11 responses to “1. Along the Paleolithic Path

  1. I presume that no traces at all have been found anywhere in the world of paleolithic ‘portable homes made of animal skins’? If any traces have been found, I would be very interested to learn of their presumed design.

    • It’s been said in most materials that the acidic conditions of Japanese soil don’t allow preservation of skins and natural material. Bone preserves better, but the earliest hair found dates to Heian period, for instance.

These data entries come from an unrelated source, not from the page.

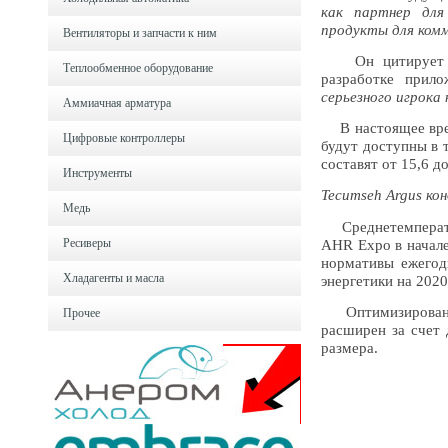
как партнер для
продукты для комм
Вентиляторы и запчасти к ним
Он цитирует Kit
Теплообменное оборудование
разработке прило
серьезного игрока 
Аммиачная арматура
В настоящее врем
Цифровые контроллеры
будут доступны в 
составят от 15,6 д
Инструменты
Tecumseh Argus ко
Медь
Среднетемператур
Ресиверы
AHR Expo в начале
нормативы ежегод
Хладагенты и масла
энергетики на 202
Оптимизирован
Прочее
расширен за счет 
размера.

  2. Thank you for your response.
    I have been trying to reconcile in my imagination the paleolithic short tenure of habitable sites and the practical demands of carrying shelter materials from one site to another. Presuming pack animals were not used, how many hides (skins) would a family need to carry to re-create their skin shelter at another locality, and would would these materials weigh? It seems to me the materials for any worthwhile structure would be too heavy and bulky to readily transport, given that other possessions and tools would also have to be carried. So my solution would be as follows:
    I would have a regular migratory circuit, that followed the seasons. I would cache the skins and poles for a skin structure near each site. On arrival at a site I would just recreate the shelter specific to that site.
    This is a very conservative solution, as it would require the circuit and locations to be fixed. But it could allow gradual change; for example while resident at one site I might explore a different locality, and if it were suitable and had available game, would choose a new site, hunt animals, leave their skins to cure, and build up a cache of shelter materials until (after several visits) there were adequate materials, after which that locality would become part of an amended circuit.
    This would also allow gradual migration of the entire circuit, generating new sites in one direction and dropping old sites in the rear.
    (An alternative solution would be to portage the shelter materials from one site to another using several trips.)

    • Though we don’t have any surviving examples today, we can still make educated guesses about what the animal tent structures might have looked like. We do know that the initial stages of the Jomon pit dwellings were like…”there were no pillars within the pit, but rather roughly hewn branches or slender tree trunks were implanted around the periphery and drawn together at the top to form a roof” from Kazuya Inaba’s “Japanese homes and lifestyles” before they transitioned into the standard four-pillar pit dwellings (both rectangular and round types). I surmise that the early “teepee”-like structures of pit dwellings probably followed on from the animal skin teepee-structures that they had during the glacial Palaeolithic days. It was no big stretch to cover the dwellings with tree bark or thatch once the large animal skins became scarcer. Since the earliest natives of Japan in Ryukyu and Hokkaido have been genetically traced to Transbaikal herders of Tibeto-Burman populations and to Yakut-Siberian lineages, looking at how those peoples traditionally build their portable homes probably give you your best picture of how it was done back then. The mammoth bone-tent Siberian dwelling that we see in standard textbooks I think is your one surviving archaeological proof of how it was done, though when mammoths were unavailable, tree branches were the obvious substitute. For the Jomon people at least, we know from archaeology that these pit dwellings served the semi-sedentary hunter-gatherers well enough from their seasonal bases…and in fact continued for the most part to be the main kind of dwelling for common people (with modifications for those with a better lot) until just before the Medieval Period. Beginning in western Japan however, and spreading throughout central Japan along with the Yayoi rice-culture migrants came the raised dwelling architecture and there are some fine and grander examples of these during the Kofun Burial Mound Period as well.

  3. Many thanks for your thoughtful response.